Just once was I seized with a real urge to reclaim my old life. One afternoon I mistook for my big brother a boy who had hung his satchel over his chest and put his hands behind his back. At that moment I forgot that I was in Littlemarsh and thought I was back by the pond in Southgate, watching my big brother showing off on his first day home from school. I raced toward him, calling “Sun Guangping!” But my excitement drained away as an unfamiliar face swung around, looking baffled, and only then did I remember that I had left Southgate long ago. The jolt back to reality left me feeling bereft. Sobbing, I went on my way as the north wind whistled in my ears.
I made friends with a boy called Guoqing, whose birthday was October 1, and another boy named Liu Xiaoqing. When I think of them now, my heart tingles. Walking along those stone-paved streets, we would jabber and quack like three little ducklings.
Of the two, I was more fond of Guoqing. He was a boy who loved to run around. The first time he raced up to me he was pouring with sweat. Though I did not know him at all, he asked me warmly, “You're good in a scrap, aren't you? From the look of it, you really know how to fight.” My bond with Liu Xiaoqing, on the other hand, was a by-product of his brother's delightful flute-playing. The fact that he was the brother of the boy with the peaked cap meant that my affection for him was colored by envy.
Guoqing was the same age as me, but already possessed leadership ability, and he won my loyalty by bringing spice and variety to my life.
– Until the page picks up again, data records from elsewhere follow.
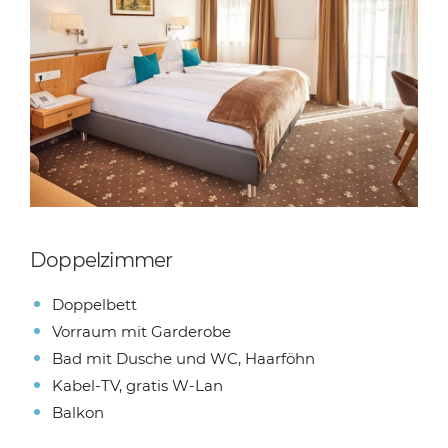
Doppelzimmer
Doppelbett
Vorraum mit Garderobe
Bad mit Dusche und WC, Haarföhn
Kabel-TV, gratis W-Lan
Balkon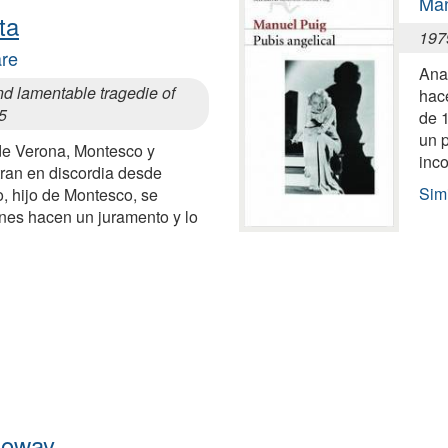
Man
ta
197
are
Ana,
nd lamentable tragedie of
hace
5
de 
un p
de Verona, Montesco y
inc
ran en discordia desde
Simi
 hijo de Montesco, se
enes hacen un juramento y lo
loway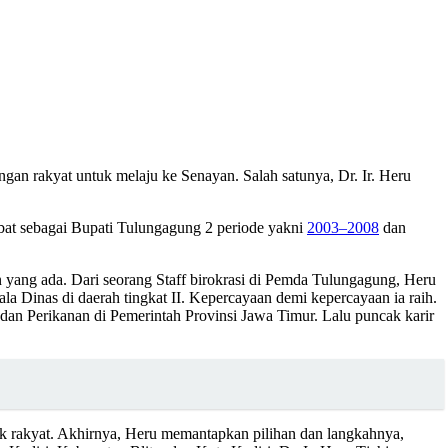
gan rakyat untuk melaju ke Senayan. Salah satunya, Dr. Ir. Heru
bat sebagai Bupati Tulungagung 2 periode yakni
2003–2008
dan
ran yang ada. Dari seorang Staff birokrasi di Pemda Tulungagung, Heru
la Dinas di daerah tingkat II. Kepercayaan demi kepercayaan ia raih.
dan Perikanan di Pemerintah Provinsi Jawa Timur. Lalu puncak karir
uk rakyat. Akhirnya, Heru memantapkan pilihan dan langkahnya,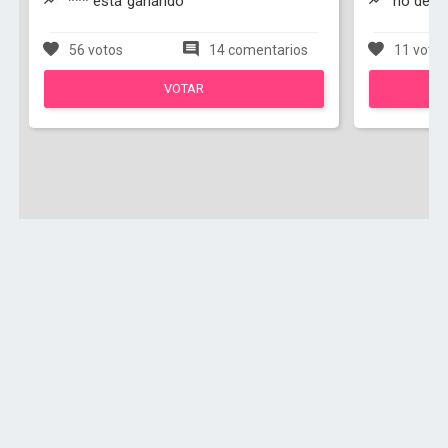
*** está ganando
no debe 
56 votos
14 comentarios
11 voto
VOTAR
I'll never forget that time in the summer when he took me and Liu Xiaoqing down to the riverside to wait for the waves. Before that excursion I had no idea what wonderful pleasures were in store for me there. We stood in a row, evenly spaced along the riverbank, and after a steamboat passed its wake would lap over our bare feet and the waves would climb up our ankles. Our feet were like boats moored to the shore, swaying in the water. But soon I had to go home to clean the windows and mop the floor. As Guoqing and Liu Xiaoqing watched a boat in the distance steadily steaming closer, I had to leave, rushing home as fast as my legs would carry me.
Another unforgettable joy was going upstairs in Guoqing's house to view the countryside off in the distance. In those days, even in a town, not many people lived in a two-story house. When Liu Xiaoqing and I went to Guoqing's place, we were as excited as two twittering sparrows. Guoqing, for his part, displayed the poise one would expect from a host. Walking between us, he rubbed his nose with his hand, concealing his childish pride with a grown-up's smile.
Then Guoqing knocked on a door. The door opened only a little, revealing half a wizened face. Guoqing called loudly, “Hi, Grannie.”
The door opened just enough to admit Guoqing, revealing the dim interior and the face of an old lady dressed in black. Her eyes were watching us with a brightness surprising for someone of such advanced years.
As Liu Xiaoqing started to go in, she swiftly pushed the door almost completely shut, leaving only one of her eyes visible. I heard her hoarse voice for the first time. “Let me hear you say ‘Grannie.’”
Liu Xiaoqing said the magic word and was admitted; then it was my turn. Again the door opened just a crack and a single eye peered out at me. The old lady gave me the creeps. But Guoqing and Liu Xiaoqing were already pounding up the stairs, so I had no choice but to call out the required greeting, at the same time giving a shiver. I gained admission to the inner darkness, and after she had closed the door the only light came from the top of the staircase. As I climbed the stairs, I heard no sound of her steps moving away and realized with dismay that her sharp old eyes must be watching me.
In the two years that followed, my eagerness to visit Guo-qing's house was always tempered with dread at having to pass the old lady's gloomy checkpoint. Her face and her voice, which often figured in my nightmares, began to haunt me. In order to work up the courage to knock on the door, I had to remind myself there was no greater pleasure than leaning out the upstairs window with Guoqing.